Quote exactly and only this range of lines in the data below: the line that holds "www.paliodesanmichele.it" to the line that holds "Il Consiglio Direttivo", both included.
--- Records for the task Enclosed Below ---
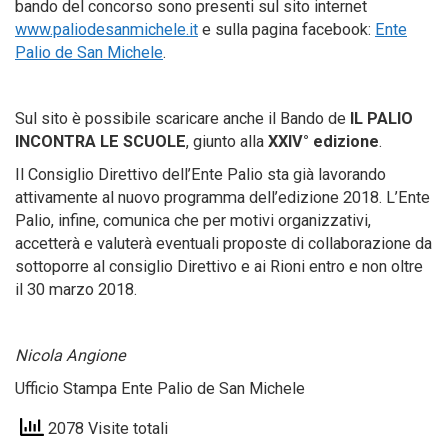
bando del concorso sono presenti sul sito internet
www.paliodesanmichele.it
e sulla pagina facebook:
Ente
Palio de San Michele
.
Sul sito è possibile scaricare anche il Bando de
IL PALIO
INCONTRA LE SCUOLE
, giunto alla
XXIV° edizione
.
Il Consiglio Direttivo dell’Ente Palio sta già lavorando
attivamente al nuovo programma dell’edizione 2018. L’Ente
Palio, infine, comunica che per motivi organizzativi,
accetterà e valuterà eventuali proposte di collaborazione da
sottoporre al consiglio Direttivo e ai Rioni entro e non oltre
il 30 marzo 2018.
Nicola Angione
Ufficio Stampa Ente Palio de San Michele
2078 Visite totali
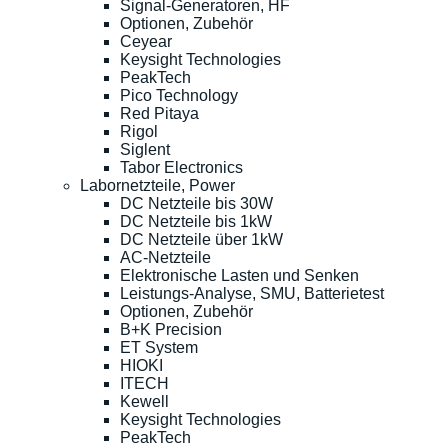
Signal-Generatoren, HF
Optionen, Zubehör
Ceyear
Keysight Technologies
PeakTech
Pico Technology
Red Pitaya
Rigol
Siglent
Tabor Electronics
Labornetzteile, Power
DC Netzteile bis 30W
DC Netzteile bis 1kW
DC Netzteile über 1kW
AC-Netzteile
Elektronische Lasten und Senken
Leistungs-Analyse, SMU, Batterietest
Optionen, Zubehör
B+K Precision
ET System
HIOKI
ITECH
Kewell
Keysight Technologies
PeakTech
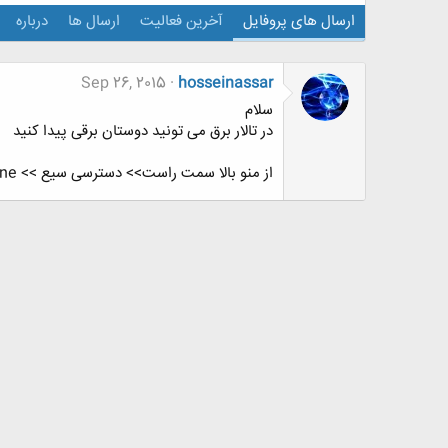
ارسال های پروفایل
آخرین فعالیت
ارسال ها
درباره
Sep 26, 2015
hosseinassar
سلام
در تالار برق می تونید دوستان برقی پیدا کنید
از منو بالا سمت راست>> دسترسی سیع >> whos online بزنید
--- End of Enclosed Records for the task ---
Written answer -
www.paliodesanmichele.it
e sulla pagina facebook:
Ente
Palio de San Michele
.
Sul sito è possibile scaricare anche il Bando de
IL PALIO
INCONTRA LE SCUOLE
, giunto alla
XXIV° edizione
.
Il Consiglio Direttivo dell’Ente Palio sta già lavorando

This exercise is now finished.